This an example of Two Layered Perceptron for classification of CIFAR10 Dataset. Network Structure : 2 Hiden Layers Hidden Layer 1 : 256 Nodes Hidden layer 2 : 128 Nodes Total 10 classes
This uses a simple Sigmoid Activation Function and Adam Optimizer for reducing the cost. Cost is computed as Cross Entropy with Logits.
Questions to ask
1) Why do we use Sigmoid Activation function ? What are its advantages ?
2) What is Cross Entropy with Logits ?
Data is assumed to be present in the CIFAR10 folder
import numpy as np
import tensorflow as tf
import matplotlib.pyplot as plt
import os
from six.moves import cPickle
%matplotlib inline
First Step is to do some Data Exploration. Data is present in a pickled format. Format is present at http://www.cs.utoronto.ca/~kriz/cifar.html
Filenames = {'batch1': 'CIFAR10\cifar-10-batches-py\data_batch_1',
'batch2': 'CIFAR10\cifar-10-batches-py\data_batch_2',
'batch3': 'CIFAR10\cifar-10-batches-py\data_batch_3',
'batch4': 'CIFAR10\cifar-10-batches-py\data_batch_4',
'batch5': 'CIFAR10\cifar-10-batches-py\data_batch_5'
}
def getImageData(filename):
f = open(filename,'rb')
datadict = cPickle.load(f,encoding='latin1') #Why the hell latin1 ???
f.close()
X=datadict['data'].reshape((len(datadict['data']), 3, 32, 32)).transpose(0, 2, 3, 1)
return X
#A function to display the
def display_stats(filename,sample_id):
f = open(filename,'rb')
datadict = cPickle.load(f,encoding='latin1') #Why the hell latin1 ???
f.close()
X=datadict['data']
Y=datadict['labels']
print(len(Y)) # Note: Y is a list
for _y in set(Y):
print(_y,Y.count(_y), end = ' ')
display_stats(Filenames["batch2"],4)
Display 25 Random Images in a grid
X_image = getImageData(Filenames["batch2"])
fig, axes1 = plt.subplots(5,5,figsize=(3,3))
for j in range(5):
for k in range(5):
i = np.random.choice(range(len(X)))
axes1[j][k].set_axis_off()
axes1[j][k].imshow(X_image[i,:])
Pre Processing
Before we create a Network and Train the model , we would like to preprocess the data.
We will preprocess the Data and save it to disk . Useful for future as well.
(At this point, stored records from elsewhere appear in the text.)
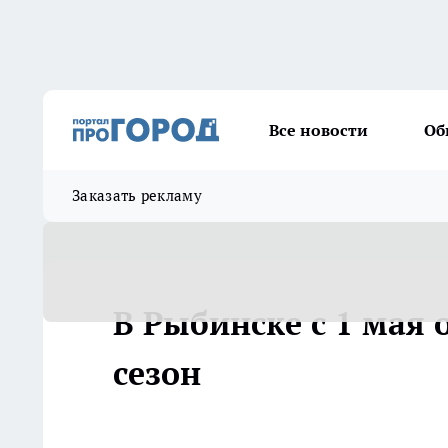
Все новости
Об
Заказать рекламу
В Рыбинске с 1 мая
сезон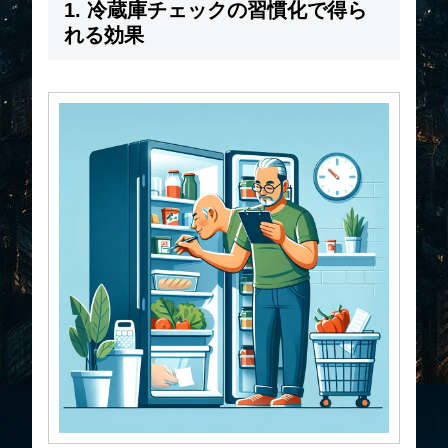
1. 冷蔵庫チェックの習慣化で得ら
れる効果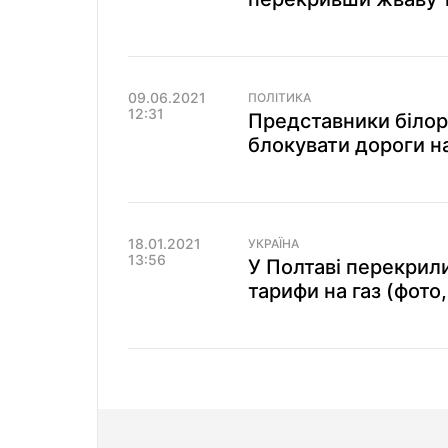
09.06.2021
ПОЛІТИКА
12:31
Представники білору
блокувати дороги на
18.01.2021
УКРАЇНА
13:56
У Полтаві перекрили
тарифи на газ (фото,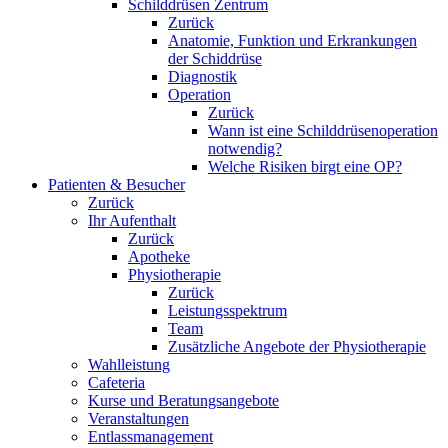
Schilddrüsen Zentrum
Zurück
Anatomie, Funktion und Erkrankungen
der Schiddrüse
Diagnostik
Operation
Zurück
Wann ist eine Schilddrüsenoperation
notwendig?
Welche Risiken birgt eine OP?
Patienten & Besucher
Zurück
Ihr Aufenthalt
Zurück
Apotheke
Physiotherapie
Zurück
Leistungsspektrum
Team
Zusätzliche Angebote der Physiotherapie
Wahlleistung
Cafeteria
Kurse und Beratungsangebote
Veranstaltungen
Entlassmanagement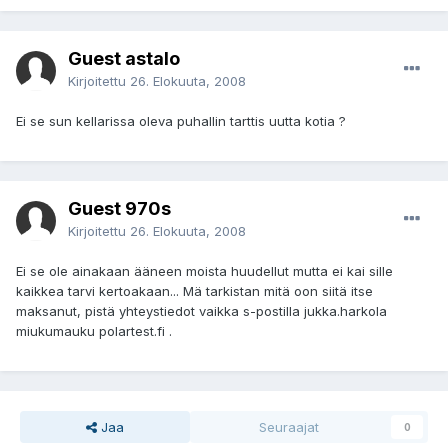
Guest astalo
Kirjoitettu
26. Elokuuta, 2008
Ei se sun kellarissa oleva puhallin tarttis uutta kotia ?
Guest 970s
Kirjoitettu
26. Elokuuta, 2008
Ei se ole ainakaan ääneen moista huudellut mutta ei kai sille
kaikkea tarvi kertoakaan... Mä tarkistan mitä oon siitä itse
maksanut, pistä yhteystiedot vaikka s-postilla jukka.harkola
miukumauku polartest.fi .
Jaa
Seuraajat
0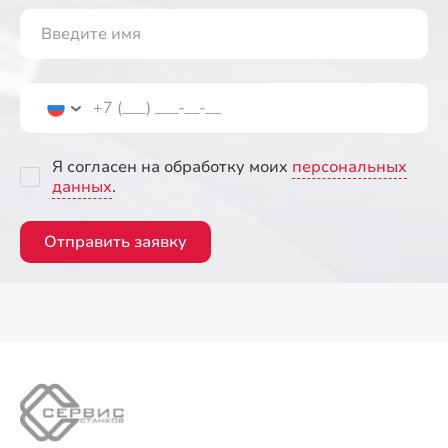
Я согласен на обработку моих
персональных
данных
.
Отправить заявку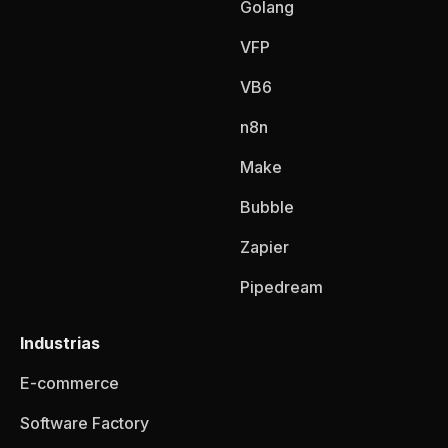
Golang
VFP
VB6
n8n
Make
Bubble
Zapier
Pipedream
Industrias
E-commerce
Software Factory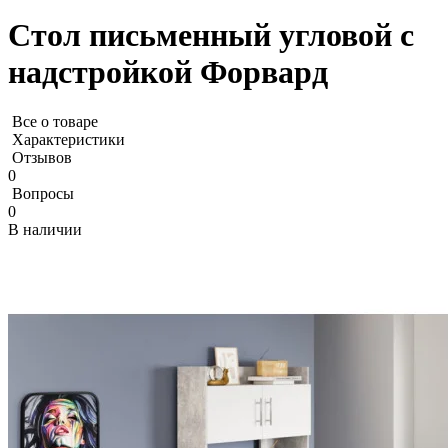
Стол письменный угловой с
надстройкой Форвард
Все о товаре
Характеристики
Отзывов
0
Вопросы
0
В наличии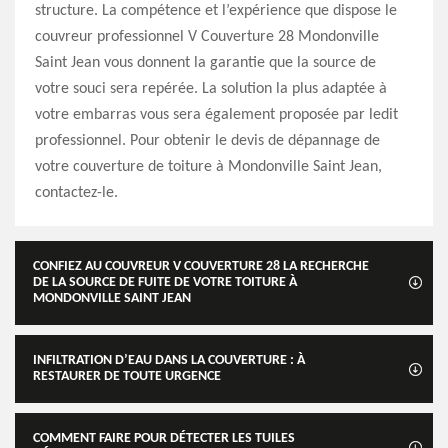
structure. La compétence et l’expérience que dispose le
couvreur professionnel V Couverture 28 Mondonville
Saint Jean vous donnent la garantie que la source de
votre souci sera repérée. La solution la plus adaptée à
votre embarras vous sera également proposée par ledit
professionnel. Pour obtenir le devis de dépannage de
votre couverture de toiture à Mondonville Saint Jean,
contactez-le.
CONFIEZ AU COUVREUR V COUVERTURE 28 LA RECHERCHE
DE LA SOURCE DE FUITE DE VOTRE TOITURE À
MONDONVILLE SAINT JEAN
INFILTRATION D’EAU DANS LA COUVERTURE : À
RESTAURER DE TOUTE URGENCE
COMMENT FAIRE POUR DÉTECTER LES TUILES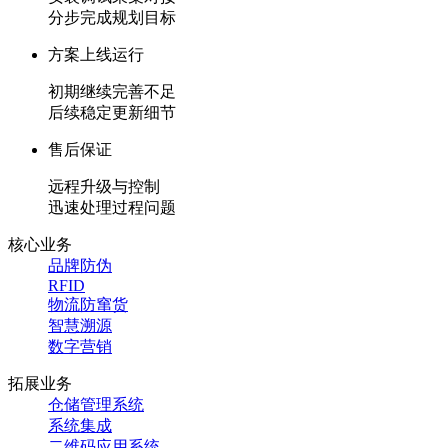
分步完成规划目标
方案上线运行
初期继续完善不足
后续稳定更新细节
售后保证
远程升级与控制
迅速处理过程问题
核心业务
品牌防伪
RFID
物流防窜货
智慧溯源
数字营销
拓展业务
仓储管理系统
系统集成
二维码应用系统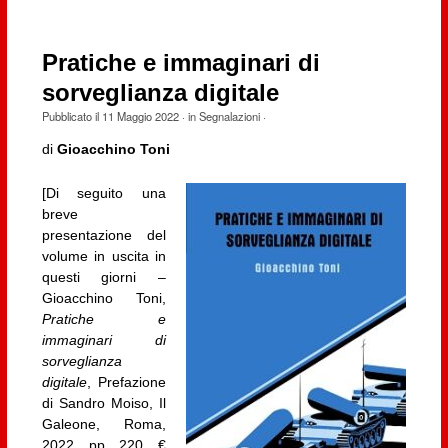
Pratiche e immaginari di
sorveglianza digitale
Pubblicato il
11 Maggio 2022
· in
Segnalazioni
·
di
Gioacchino Toni
[Di seguito una
breve
presentazione del
volume in uscita in
questi giorni –
Gioacchino Toni,
Pratiche e
immaginari di
sorveglianza
digitale
, Prefazione
di Sandro Moiso, Il
Galeone, Roma,
2022, pp. 220, €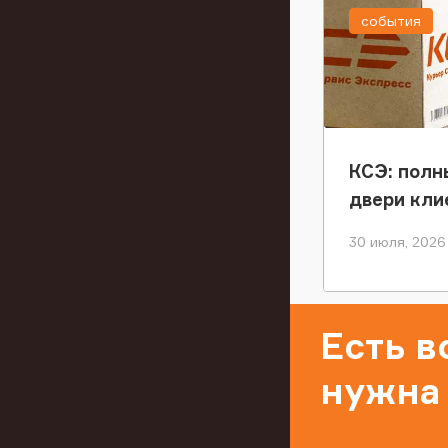
события
КСЭ: полн
двери кли
30 июля, 2026
Есть 
нужна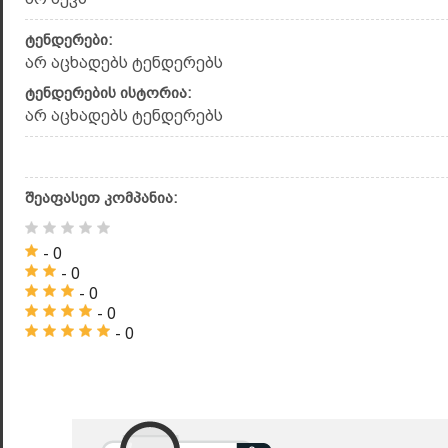
ტენდერები:
არ აცხადებს ტენდერებს
ტენდერების ისტორია:
არ აცხადებს ტენდერებს
შეაფასეთ კომპანია:
- 0
- 0
- 0
- 0
- 0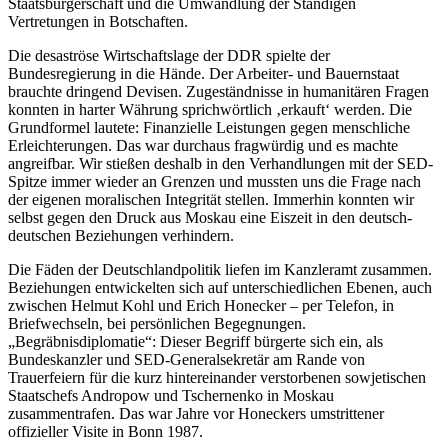
Staatsbürgerschaft und die Umwandlung der Ständigen
Vertretungen in Botschaften.
Die desaströse Wirtschaftslage der DDR spielte der
Bundesregierung in die Hände. Der Arbeiter- und Bauernstaat
brauchte dringend Devisen. Zugeständnisse in humanitären Fragen
konnten in harter Währung sprichwörtlich ‚erkauft‘ werden. Die
Grundformel lautete: Finanzielle Leistungen gegen menschliche
Erleichterungen. Das war durchaus fragwürdig und es machte
angreifbar. Wir stießen deshalb in den Verhandlungen mit der SED-
Spitze immer wieder an Grenzen und mussten uns die Frage nach
der eigenen moralischen Integrität stellen. Immerhin konnten wir
selbst gegen den Druck aus Moskau eine Eiszeit in den deutsch-
deutschen Beziehungen verhindern.
Die Fäden der Deutschlandpolitik liefen im Kanzleramt zusammen.
Beziehungen entwickelten sich auf unterschiedlichen Ebenen, auch
zwischen Helmut Kohl und Erich Honecker – per Telefon, in
Briefwechseln, bei persönlichen Begegnungen.
„Begräbnisdiplomatie“: Dieser Begriff bürgerte sich ein, als
Bundeskanzler und SED-Generalsekretär am Rande von
Trauerfeiern für die kurz hintereinander verstorbenen sowjetischen
Staatschefs Andropow und Tschernenko in Moskau
zusammentrafen. Das war Jahre vor Honeckers umstrittener
offizieller Visite in Bonn 1987.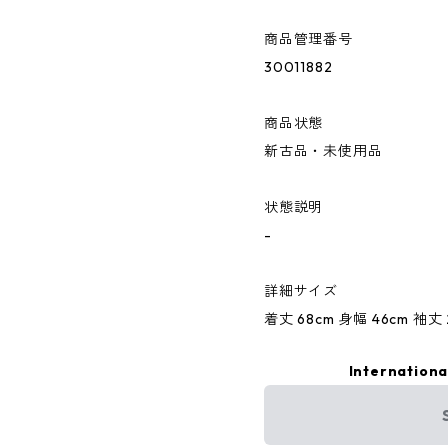
商品管理番号
30011882
商品状態
新古品・未使用品
状態説明
-
詳細サイズ
着丈 68cm 身幅 46cm 袖丈 
Internationa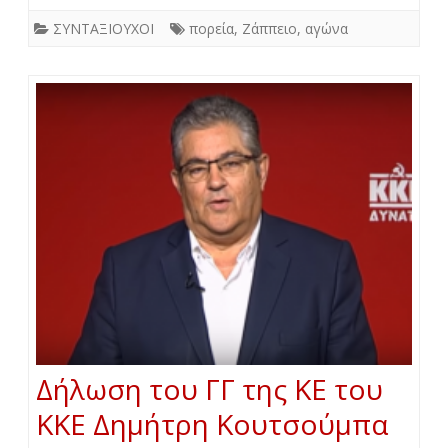
ΣΥΝΤΑΞΙΟΥΧΟΙ
πορεία
,
Ζάππειο
,
αγώνα
Δήλωση του ΓΓ της ΚΕ του
ΚΚΕ Δημήτρη Κουτσούμπα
Also we will write helper functions to provide data in the form of Batches for Optimization Loop used at the time of Training Neural Network
At the time of Pre Processing we would like to create a Validation set as well. So from Training data we will keep aside 10% of Data for Validation.
def normalize(image):
maximum = np.max(image)
minimum = np.min(image)
return (image-minimum)/(maximum-minimum)
# A List of Labels (0-9) integers representing 10 different type of Images needs to encoded.
# Encoding is actually an identity matrix of dimensions 10 X 10
def oneHotEncoding(labels):
maxval = np.max(labels)
return np.eye(maxval+1)[labels]
# Uncomment to see how one hot encoding on an example set looks like
#print(oneHotEncoding([1,2,3,4,5,6,7,8,9,1,2,3,4]))
def PreProcessAndSaveCIFAR10():
validFeatures = []
validLabels = []
for (filename,path) in Filenames.items():
f = open(path,'rb')
datadict = cPickle.load(f,encoding='latin1') #Why the hell latin1 ???
f.close()
features = datadict['data'].reshape((len(datadict['data']), 3, 32, 32)).transpose(0, 2, 3, 1)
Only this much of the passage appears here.